Reputation: 836
I got a problem with generating number through MTGP32 generator. I already worked with XORWOW or MG32k3a, so I proceed the same way. When I enter a kernel, I copy the state in a local variable and then I work on it. Here I try to do the same thing but the generator keep giving the same random numbers while when I work with a pointer, it's all OK. Here's the code with the copy:
__global__ void generate_kernel( curandStateMtgp32 *state,
int n )
{
int id = threadIdx.x + blockIdx.x * blockDim.x;
float x;
curandStateMtgp32 localState = state[blockIdx.x];
/* Generate pseudo-random normal variable */
for(int i = 0; i < n; i++) {
x = curand_normal( &localState );
printf("tid: %d x: %f\n", id, x);
}
}
And here is the output (tid 1 & 2 got same results each time):
tid: 0 x: 0.207837
tid: 1 x: -0.091346
tid: 2 x: 0.294019
tid: 0 x: 2.684819
tid: 1 x: -0.091346
tid: 2 x: 0.294019
tid: 0 x: 1.433268
tid: 1 x: -0.091346
tid: 2 x: 0.294019
While when I'm working with a pointer, the result is correct. Here's the code:
__global__ void generate_kernel( curandStateMtgp32 *state,
int n )
{
int id = threadIdx.x + blockIdx.x * blockDim.x;
float x;
curandStateMtgp32 * localState = &state[blockIdx.x];
/* Generate pseudo-random normal variable */
for(int i = 0; i < n; i++) {
x = curand_normal( localState );
printf("tid: %d x: %f\n", id, x);
}
}
and the results are:
tid: 0 x: 0.207837
tid: 1 x: -0.091346
tid: 2 x: 0.294019
tid: 0 x: 2.684819
tid: 1 x: -1.183960
tid: 2 x: -0.621348
tid: 0 x: 1.433268
tid: 1 x: 0.571323
tid: 2 x: -0.735758
Can someone explain me what I'm doing wrong or if it's a bug from the compiler? I don't understand why when I'm working with a copy of the state, the first thread got different numbers while the others don't.
Thank you.
I can post the whole code if you want to test it from yourself.

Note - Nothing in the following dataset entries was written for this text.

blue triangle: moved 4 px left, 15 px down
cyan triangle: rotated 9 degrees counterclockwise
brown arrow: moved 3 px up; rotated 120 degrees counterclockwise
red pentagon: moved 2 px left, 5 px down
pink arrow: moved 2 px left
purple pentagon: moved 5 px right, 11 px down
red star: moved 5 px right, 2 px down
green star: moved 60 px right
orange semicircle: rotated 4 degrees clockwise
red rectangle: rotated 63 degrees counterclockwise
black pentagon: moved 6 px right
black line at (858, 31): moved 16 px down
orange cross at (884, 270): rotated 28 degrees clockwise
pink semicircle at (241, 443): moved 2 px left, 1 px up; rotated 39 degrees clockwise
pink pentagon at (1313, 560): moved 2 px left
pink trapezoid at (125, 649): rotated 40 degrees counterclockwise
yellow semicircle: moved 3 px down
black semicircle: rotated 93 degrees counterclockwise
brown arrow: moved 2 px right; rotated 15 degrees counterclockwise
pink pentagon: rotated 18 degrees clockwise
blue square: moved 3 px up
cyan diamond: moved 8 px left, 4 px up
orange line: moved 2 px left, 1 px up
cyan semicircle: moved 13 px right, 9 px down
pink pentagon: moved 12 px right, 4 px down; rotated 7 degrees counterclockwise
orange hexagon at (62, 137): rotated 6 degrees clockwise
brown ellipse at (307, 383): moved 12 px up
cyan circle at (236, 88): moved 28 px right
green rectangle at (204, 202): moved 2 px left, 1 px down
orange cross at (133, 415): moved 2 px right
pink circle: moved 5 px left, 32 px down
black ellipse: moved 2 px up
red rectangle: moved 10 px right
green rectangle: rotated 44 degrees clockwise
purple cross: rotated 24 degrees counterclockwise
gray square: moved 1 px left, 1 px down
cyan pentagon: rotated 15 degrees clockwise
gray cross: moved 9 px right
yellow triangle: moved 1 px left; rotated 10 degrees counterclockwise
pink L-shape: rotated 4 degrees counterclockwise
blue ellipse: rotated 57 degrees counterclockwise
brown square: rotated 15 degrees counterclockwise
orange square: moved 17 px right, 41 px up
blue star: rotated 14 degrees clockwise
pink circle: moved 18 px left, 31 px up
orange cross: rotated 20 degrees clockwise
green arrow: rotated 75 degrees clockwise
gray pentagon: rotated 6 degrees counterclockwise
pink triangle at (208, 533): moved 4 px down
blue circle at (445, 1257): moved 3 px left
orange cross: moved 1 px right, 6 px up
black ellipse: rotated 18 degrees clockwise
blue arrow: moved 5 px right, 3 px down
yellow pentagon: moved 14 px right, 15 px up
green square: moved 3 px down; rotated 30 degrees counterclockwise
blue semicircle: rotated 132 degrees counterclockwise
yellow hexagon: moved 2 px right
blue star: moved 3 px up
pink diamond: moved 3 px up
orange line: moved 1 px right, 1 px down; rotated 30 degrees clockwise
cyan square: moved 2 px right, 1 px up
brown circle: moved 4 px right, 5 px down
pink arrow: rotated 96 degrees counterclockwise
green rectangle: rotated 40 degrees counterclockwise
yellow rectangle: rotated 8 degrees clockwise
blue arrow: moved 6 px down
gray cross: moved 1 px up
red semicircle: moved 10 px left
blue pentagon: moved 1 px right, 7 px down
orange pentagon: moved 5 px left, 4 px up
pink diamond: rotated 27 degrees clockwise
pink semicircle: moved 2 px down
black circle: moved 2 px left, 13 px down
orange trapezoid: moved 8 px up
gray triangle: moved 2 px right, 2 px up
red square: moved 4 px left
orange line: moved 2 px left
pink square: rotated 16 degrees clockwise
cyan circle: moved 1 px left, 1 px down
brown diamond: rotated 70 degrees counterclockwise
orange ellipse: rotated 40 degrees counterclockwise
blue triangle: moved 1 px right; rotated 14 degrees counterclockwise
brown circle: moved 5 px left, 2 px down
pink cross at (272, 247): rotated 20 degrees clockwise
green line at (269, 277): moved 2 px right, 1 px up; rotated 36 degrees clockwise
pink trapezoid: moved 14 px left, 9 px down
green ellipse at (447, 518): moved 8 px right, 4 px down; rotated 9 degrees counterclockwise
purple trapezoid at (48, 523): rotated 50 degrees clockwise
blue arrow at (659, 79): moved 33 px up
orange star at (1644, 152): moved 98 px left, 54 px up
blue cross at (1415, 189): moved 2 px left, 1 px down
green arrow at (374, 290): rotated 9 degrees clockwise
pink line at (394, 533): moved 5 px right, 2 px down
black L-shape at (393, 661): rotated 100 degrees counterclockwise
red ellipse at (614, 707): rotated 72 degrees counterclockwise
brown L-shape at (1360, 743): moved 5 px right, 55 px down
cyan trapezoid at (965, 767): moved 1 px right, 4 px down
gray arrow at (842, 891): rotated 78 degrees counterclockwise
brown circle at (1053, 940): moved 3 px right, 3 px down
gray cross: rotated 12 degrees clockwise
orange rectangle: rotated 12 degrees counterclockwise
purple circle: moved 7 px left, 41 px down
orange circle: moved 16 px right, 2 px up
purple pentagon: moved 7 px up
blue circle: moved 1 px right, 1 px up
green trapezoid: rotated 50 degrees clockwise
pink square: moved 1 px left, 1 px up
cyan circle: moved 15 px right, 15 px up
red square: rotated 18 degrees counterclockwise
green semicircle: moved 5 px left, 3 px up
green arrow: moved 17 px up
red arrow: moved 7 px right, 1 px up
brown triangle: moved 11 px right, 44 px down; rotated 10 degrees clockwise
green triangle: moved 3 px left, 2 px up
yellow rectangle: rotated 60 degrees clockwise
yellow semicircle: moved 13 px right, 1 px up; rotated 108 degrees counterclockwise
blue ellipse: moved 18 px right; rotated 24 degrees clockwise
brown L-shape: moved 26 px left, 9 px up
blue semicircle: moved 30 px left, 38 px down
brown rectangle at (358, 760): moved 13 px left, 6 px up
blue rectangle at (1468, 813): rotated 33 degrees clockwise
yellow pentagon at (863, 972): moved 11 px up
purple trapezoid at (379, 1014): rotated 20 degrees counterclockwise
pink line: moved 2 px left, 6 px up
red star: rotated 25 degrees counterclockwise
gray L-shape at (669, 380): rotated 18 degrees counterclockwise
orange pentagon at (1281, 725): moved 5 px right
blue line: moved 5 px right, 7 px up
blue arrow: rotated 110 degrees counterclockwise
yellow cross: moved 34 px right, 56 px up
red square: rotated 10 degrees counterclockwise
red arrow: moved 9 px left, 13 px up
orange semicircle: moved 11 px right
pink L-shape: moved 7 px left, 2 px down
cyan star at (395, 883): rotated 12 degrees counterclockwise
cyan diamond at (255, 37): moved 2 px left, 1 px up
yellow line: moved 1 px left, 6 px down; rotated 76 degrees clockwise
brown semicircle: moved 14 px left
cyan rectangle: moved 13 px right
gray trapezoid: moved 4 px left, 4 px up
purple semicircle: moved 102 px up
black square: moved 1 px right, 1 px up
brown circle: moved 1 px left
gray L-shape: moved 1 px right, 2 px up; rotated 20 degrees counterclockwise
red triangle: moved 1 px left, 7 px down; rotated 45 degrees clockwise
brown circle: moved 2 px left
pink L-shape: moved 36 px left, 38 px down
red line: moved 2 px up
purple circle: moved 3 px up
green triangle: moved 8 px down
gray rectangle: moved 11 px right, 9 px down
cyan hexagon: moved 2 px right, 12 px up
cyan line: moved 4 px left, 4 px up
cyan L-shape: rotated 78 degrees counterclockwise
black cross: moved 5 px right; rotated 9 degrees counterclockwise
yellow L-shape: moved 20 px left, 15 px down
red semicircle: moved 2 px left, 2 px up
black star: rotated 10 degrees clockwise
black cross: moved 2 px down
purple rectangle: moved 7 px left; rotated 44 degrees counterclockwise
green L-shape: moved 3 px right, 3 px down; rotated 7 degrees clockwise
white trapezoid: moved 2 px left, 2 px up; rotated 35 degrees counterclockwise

I'm working with RED HAT 6.x - GPU K20xm - CUDA 5.5
compilation line: nvcc -arch=sm_35 -lcurand x.cu
Upvotes: 0
Views: 497
Reputation: 354
Read here how kernel Mersenne twister generation works. In particular, "One complete state of an MTGP32 sequence is defined by 351 32-bit integers. Each thread T(m) operates on one of these integers, s(n+m) combining it with s(n+m+1) and a pickup element s(n+m+p), where p <= 95. It stores the new state at position s(n+m+351) in the state array. After thread synchronization, the base index n is advanced by the number of threads that have updated the state." Unlike XORWOW, you can not provide each thread with local copy of the state, all threads work on the state cooperatively.
Upvotes: 3